WORK INSTRUCTION:
Print the records exactly and in full, please; the pictures stay out.

::: SUPPLIED INFORMATION :::

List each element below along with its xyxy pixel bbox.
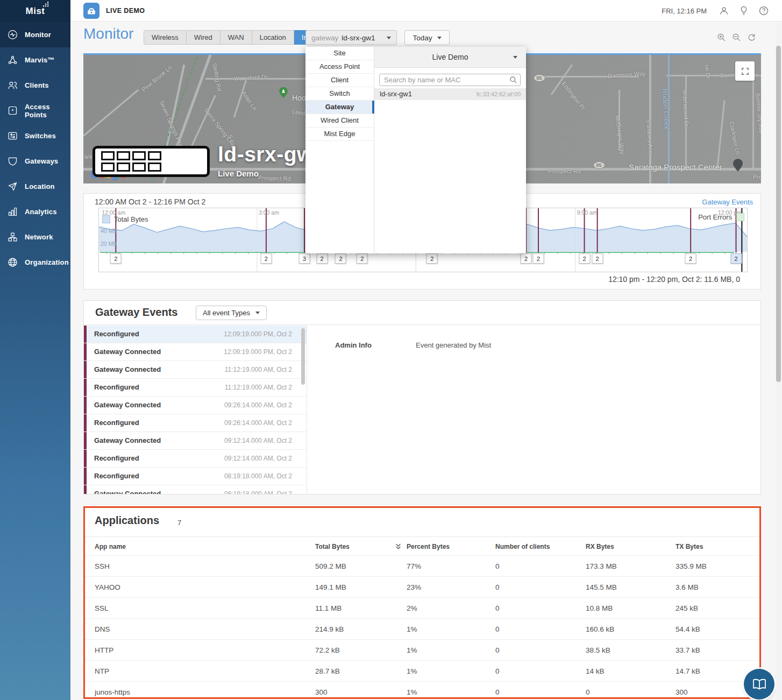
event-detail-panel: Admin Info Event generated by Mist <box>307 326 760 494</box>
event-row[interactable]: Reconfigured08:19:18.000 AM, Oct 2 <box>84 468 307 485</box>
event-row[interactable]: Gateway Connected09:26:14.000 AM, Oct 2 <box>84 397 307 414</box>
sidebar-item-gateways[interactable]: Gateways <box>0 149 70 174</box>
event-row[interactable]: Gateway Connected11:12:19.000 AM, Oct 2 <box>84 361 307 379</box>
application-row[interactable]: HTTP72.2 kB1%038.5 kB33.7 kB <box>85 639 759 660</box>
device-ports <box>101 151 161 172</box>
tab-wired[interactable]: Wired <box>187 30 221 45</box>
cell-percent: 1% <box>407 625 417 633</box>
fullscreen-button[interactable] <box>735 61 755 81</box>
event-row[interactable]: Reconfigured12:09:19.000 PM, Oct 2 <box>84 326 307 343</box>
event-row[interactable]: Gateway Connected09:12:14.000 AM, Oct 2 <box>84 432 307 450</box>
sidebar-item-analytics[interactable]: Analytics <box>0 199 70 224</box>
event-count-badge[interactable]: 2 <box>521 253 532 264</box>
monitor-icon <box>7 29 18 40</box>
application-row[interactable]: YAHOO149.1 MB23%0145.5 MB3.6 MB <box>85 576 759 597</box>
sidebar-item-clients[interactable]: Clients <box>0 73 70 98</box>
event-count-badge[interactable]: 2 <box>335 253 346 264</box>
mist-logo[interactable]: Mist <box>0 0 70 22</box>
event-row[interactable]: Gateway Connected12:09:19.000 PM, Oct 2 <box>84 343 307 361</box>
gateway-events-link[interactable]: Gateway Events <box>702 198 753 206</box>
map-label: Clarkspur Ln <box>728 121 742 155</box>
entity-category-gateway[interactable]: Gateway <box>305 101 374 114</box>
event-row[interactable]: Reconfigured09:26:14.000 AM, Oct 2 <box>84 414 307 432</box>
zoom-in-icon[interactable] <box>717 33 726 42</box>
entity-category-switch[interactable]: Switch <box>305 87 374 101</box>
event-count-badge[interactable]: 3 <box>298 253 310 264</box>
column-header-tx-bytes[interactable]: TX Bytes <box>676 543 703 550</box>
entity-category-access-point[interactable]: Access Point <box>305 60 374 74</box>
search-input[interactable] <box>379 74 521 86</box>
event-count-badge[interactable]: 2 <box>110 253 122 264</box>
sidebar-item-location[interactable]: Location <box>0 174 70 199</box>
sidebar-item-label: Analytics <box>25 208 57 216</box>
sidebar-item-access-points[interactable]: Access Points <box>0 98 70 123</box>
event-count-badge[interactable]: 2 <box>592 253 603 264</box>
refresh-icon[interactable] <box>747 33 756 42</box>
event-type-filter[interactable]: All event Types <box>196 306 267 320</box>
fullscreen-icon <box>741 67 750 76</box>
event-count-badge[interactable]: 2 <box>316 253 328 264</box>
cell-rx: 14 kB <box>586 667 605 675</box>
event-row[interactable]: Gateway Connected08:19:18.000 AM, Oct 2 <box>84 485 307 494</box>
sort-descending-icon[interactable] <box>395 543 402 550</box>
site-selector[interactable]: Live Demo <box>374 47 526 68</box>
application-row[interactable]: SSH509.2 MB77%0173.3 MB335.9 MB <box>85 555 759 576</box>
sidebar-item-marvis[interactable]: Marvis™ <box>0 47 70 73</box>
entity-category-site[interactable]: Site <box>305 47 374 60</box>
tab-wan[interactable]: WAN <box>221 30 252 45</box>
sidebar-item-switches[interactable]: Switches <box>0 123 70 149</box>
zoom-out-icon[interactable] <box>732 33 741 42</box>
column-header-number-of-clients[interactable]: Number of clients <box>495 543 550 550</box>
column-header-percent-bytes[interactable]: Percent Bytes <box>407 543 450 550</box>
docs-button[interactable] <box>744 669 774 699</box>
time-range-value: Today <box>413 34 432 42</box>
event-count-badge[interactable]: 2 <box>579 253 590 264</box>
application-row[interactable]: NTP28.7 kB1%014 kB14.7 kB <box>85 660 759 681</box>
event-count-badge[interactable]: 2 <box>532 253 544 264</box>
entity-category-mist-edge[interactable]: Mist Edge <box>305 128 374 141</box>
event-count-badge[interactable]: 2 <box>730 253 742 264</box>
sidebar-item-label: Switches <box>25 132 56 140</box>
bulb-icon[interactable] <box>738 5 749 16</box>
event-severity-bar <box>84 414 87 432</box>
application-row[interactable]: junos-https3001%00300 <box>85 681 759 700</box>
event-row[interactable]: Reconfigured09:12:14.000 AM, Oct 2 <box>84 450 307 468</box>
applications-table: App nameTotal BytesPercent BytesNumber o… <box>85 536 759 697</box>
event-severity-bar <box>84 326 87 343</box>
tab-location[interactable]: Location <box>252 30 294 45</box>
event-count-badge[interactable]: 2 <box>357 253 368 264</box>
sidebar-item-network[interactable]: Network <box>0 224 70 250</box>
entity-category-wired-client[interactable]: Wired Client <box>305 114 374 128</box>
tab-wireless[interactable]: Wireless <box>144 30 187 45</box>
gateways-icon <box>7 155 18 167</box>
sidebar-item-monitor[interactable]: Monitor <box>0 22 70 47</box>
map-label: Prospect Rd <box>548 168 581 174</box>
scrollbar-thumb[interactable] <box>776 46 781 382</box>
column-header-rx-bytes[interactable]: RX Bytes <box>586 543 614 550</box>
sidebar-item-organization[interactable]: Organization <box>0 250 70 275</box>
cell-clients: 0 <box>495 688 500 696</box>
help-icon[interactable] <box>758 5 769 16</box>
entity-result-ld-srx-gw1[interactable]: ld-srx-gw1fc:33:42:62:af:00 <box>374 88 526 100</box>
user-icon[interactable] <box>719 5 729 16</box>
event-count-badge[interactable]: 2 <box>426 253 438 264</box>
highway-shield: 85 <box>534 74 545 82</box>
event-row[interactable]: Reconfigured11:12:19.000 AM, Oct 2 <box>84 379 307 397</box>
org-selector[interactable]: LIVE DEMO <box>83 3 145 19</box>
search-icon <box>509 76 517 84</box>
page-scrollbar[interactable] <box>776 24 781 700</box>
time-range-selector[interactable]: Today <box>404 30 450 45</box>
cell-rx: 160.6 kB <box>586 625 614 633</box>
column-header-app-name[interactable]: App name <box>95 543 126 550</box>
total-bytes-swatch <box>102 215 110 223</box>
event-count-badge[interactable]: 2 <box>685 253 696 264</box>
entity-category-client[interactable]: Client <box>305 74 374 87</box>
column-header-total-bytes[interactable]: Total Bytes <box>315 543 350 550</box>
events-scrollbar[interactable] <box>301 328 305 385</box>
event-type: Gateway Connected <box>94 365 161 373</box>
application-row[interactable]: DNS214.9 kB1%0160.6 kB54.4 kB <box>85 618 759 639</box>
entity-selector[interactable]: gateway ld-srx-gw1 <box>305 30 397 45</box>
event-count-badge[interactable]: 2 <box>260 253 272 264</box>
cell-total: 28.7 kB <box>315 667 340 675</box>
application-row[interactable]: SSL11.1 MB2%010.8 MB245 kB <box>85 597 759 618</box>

:::

SOLUTION TO THIS PROBLEM:
List each element below along with its xyxy pixel bbox.
event-detail-panel: Admin Info Event generated by Mist <box>307 326 760 494</box>
event-row[interactable]: Reconfigured08:19:18.000 AM, Oct 2 <box>84 468 307 485</box>
event-row[interactable]: Gateway Connected09:26:14.000 AM, Oct 2 <box>84 397 307 414</box>
sidebar-item-gateways[interactable]: Gateways <box>0 149 70 174</box>
event-row[interactable]: Gateway Connected11:12:19.000 AM, Oct 2 <box>84 361 307 379</box>
application-row[interactable]: HTTP72.2 kB1%038.5 kB33.7 kB <box>85 639 759 660</box>
device-ports <box>101 151 161 172</box>
tab-wired[interactable]: Wired <box>187 30 221 45</box>
cell-percent: 1% <box>407 625 417 633</box>
fullscreen-button[interactable] <box>735 61 755 81</box>
event-row[interactable]: Reconfigured12:09:19.000 PM, Oct 2 <box>84 326 307 343</box>
event-row[interactable]: Gateway Connected09:12:14.000 AM, Oct 2 <box>84 432 307 450</box>
sidebar-item-analytics[interactable]: Analytics <box>0 199 70 224</box>
event-count-badge[interactable]: 2 <box>521 253 532 264</box>
monitor-icon <box>7 29 18 40</box>
application-row[interactable]: YAHOO149.1 MB23%0145.5 MB3.6 MB <box>85 576 759 597</box>
sidebar-item-clients[interactable]: Clients <box>0 73 70 98</box>
event-count-badge[interactable]: 2 <box>335 253 346 264</box>
mist-logo[interactable]: Mist <box>0 0 70 22</box>
event-row[interactable]: Gateway Connected12:09:19.000 PM, Oct 2 <box>84 343 307 361</box>
gateway-events-link[interactable]: Gateway Events <box>702 198 753 206</box>
map-label: Clarkspur Ln <box>728 121 742 155</box>
entity-category-gateway[interactable]: Gateway <box>305 101 374 114</box>
event-row[interactable]: Reconfigured09:26:14.000 AM, Oct 2 <box>84 414 307 432</box>
zoom-in-icon[interactable] <box>717 33 726 42</box>
entity-category-switch[interactable]: Switch <box>305 87 374 101</box>
event-count-badge[interactable]: 3 <box>298 253 310 264</box>
column-header-tx-bytes[interactable]: TX Bytes <box>676 543 703 550</box>
entity-category-access-point[interactable]: Access Point <box>305 60 374 74</box>
search-input[interactable] <box>379 74 521 86</box>
event-count-badge[interactable]: 2 <box>110 253 122 264</box>
sidebar-item-location[interactable]: Location <box>0 174 70 199</box>
sidebar-item-label: Analytics <box>25 208 57 216</box>
sidebar-item-access-points[interactable]: Access Points <box>0 98 70 123</box>
event-count-badge[interactable]: 2 <box>592 253 603 264</box>
refresh-icon[interactable] <box>747 33 756 42</box>
event-type-filter[interactable]: All event Types <box>196 306 267 320</box>
fullscreen-icon <box>741 67 750 76</box>
event-count-badge[interactable]: 2 <box>316 253 328 264</box>
cell-rx: 14 kB <box>586 667 605 675</box>
event-row[interactable]: Gateway Connected08:19:18.000 AM, Oct 2 <box>84 485 307 494</box>
sort-descending-icon[interactable] <box>395 543 402 550</box>
site-selector[interactable]: Live Demo <box>374 47 526 68</box>
application-row[interactable]: SSH509.2 MB77%0173.3 MB335.9 MB <box>85 555 759 576</box>
sidebar-item-marvis[interactable]: Marvis™ <box>0 47 70 73</box>
entity-category-site[interactable]: Site <box>305 47 374 60</box>
tab-wan[interactable]: WAN <box>221 30 252 45</box>
sidebar-item-switches[interactable]: Switches <box>0 123 70 149</box>
zoom-out-icon[interactable] <box>732 33 741 42</box>
column-header-number-of-clients[interactable]: Number of clients <box>495 543 550 550</box>
column-header-percent-bytes[interactable]: Percent Bytes <box>407 543 450 550</box>
docs-button[interactable] <box>744 669 774 699</box>
time-range-value: Today <box>413 34 432 42</box>
event-count-badge[interactable]: 2 <box>579 253 590 264</box>
application-row[interactable]: NTP28.7 kB1%014 kB14.7 kB <box>85 660 759 681</box>
event-count-badge[interactable]: 2 <box>532 253 544 264</box>
entity-category-mist-edge[interactable]: Mist Edge <box>305 128 374 141</box>
event-count-badge[interactable]: 2 <box>730 253 742 264</box>
sidebar-item-label: Switches <box>25 132 56 140</box>
bulb-icon[interactable] <box>738 5 749 16</box>
event-severity-bar <box>84 414 87 432</box>
application-row[interactable]: junos-https3001%00300 <box>85 681 759 700</box>
event-row[interactable]: Reconfigured09:12:14.000 AM, Oct 2 <box>84 450 307 468</box>
applications-table: App nameTotal BytesPercent BytesNumber o… <box>85 536 759 697</box>
event-severity-bar <box>84 326 87 343</box>
tab-location[interactable]: Location <box>252 30 294 45</box>
event-count-badge[interactable]: 2 <box>357 253 368 264</box>
sidebar-item-network[interactable]: Network <box>0 224 70 250</box>
entity-category-wired-client[interactable]: Wired Client <box>305 114 374 128</box>
tab-wireless[interactable]: Wireless <box>144 30 187 45</box>
gateways-icon <box>7 155 18 167</box>
sidebar-item-monitor[interactable]: Monitor <box>0 22 70 47</box>
map-label: Prospect Rd <box>548 168 581 174</box>
scrollbar-thumb[interactable] <box>776 46 781 382</box>
column-header-rx-bytes[interactable]: RX Bytes <box>586 543 614 550</box>
sidebar-item-organization[interactable]: Organization <box>0 250 70 275</box>
cell-clients: 0 <box>495 688 500 696</box>
help-icon[interactable] <box>758 5 769 16</box>
entity-result-ld-srx-gw1[interactable]: ld-srx-gw1fc:33:42:62:af:00 <box>374 88 526 100</box>
user-icon[interactable] <box>719 5 729 16</box>
event-count-badge[interactable]: 2 <box>426 253 438 264</box>
highway-shield: 85 <box>534 74 545 82</box>
event-row[interactable]: Reconfigured11:12:19.000 AM, Oct 2 <box>84 379 307 397</box>
org-selector[interactable]: LIVE DEMO <box>83 3 145 19</box>
search-icon <box>509 76 517 84</box>
page-scrollbar[interactable] <box>776 24 781 700</box>
time-range-selector[interactable]: Today <box>404 30 450 45</box>
cell-rx: 160.6 kB <box>586 625 614 633</box>
column-header-app-name[interactable]: App name <box>95 543 126 550</box>
total-bytes-swatch <box>102 215 110 223</box>
event-count-badge[interactable]: 2 <box>685 253 696 264</box>
entity-category-client[interactable]: Client <box>305 74 374 87</box>
column-header-total-bytes[interactable]: Total Bytes <box>315 543 350 550</box>
events-scrollbar[interactable] <box>301 328 305 385</box>
event-type: Gateway Connected <box>94 365 161 373</box>
application-row[interactable]: DNS214.9 kB1%0160.6 kB54.4 kB <box>85 618 759 639</box>
entity-selector[interactable]: gateway ld-srx-gw1 <box>305 30 397 45</box>
event-count-badge[interactable]: 2 <box>260 253 272 264</box>
cell-total: 28.7 kB <box>315 667 340 675</box>
application-row[interactable]: SSL11.1 MB2%010.8 MB245 kB <box>85 597 759 618</box>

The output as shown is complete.